WHAT TO PRODUCE:
Which lines of the entries below include "Pesisir"? List them all.
- - -
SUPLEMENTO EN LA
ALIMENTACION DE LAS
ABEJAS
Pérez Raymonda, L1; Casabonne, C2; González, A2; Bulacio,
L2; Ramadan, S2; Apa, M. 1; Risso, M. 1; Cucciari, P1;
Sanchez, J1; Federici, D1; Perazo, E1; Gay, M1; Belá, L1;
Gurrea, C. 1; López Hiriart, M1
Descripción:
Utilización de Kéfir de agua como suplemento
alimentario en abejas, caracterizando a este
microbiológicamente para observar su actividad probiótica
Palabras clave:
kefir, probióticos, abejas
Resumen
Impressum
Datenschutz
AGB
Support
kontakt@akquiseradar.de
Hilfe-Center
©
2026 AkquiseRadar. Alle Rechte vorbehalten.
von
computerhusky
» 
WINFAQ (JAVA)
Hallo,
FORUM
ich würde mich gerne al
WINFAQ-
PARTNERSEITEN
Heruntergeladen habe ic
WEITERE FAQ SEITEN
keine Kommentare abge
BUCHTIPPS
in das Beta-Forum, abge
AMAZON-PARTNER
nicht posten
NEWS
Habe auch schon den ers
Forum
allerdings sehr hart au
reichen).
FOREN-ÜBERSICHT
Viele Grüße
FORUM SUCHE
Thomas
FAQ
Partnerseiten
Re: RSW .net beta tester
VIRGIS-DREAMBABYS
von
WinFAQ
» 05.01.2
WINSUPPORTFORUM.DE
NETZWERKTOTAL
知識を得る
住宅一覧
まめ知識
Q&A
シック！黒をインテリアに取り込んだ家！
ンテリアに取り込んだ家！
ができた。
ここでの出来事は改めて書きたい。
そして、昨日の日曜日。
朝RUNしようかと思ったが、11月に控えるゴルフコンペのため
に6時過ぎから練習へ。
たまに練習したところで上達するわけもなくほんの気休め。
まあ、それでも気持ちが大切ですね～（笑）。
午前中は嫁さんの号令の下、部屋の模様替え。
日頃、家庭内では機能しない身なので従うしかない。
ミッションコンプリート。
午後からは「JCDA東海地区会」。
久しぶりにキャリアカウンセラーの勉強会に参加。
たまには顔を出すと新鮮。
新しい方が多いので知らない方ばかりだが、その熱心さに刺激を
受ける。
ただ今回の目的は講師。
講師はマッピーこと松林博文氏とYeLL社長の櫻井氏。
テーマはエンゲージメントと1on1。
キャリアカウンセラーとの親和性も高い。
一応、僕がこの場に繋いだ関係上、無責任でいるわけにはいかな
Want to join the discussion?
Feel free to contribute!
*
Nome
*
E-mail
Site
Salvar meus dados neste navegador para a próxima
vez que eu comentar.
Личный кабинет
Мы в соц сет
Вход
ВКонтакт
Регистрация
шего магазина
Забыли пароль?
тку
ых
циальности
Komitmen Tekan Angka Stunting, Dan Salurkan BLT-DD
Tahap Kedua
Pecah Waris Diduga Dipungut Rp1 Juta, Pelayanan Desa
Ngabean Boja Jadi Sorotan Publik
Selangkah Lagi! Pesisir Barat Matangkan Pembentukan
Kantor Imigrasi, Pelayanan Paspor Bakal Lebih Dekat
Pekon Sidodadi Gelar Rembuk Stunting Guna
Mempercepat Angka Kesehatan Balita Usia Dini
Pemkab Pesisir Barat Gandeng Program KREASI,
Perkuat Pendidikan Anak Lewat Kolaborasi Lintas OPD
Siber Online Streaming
- - -
WRITTEN ANSWER:
Selangkah Lagi! Pesisir Barat Matangkan Pembentukan
Pemkab Pesisir Barat Gandeng Program KREASI,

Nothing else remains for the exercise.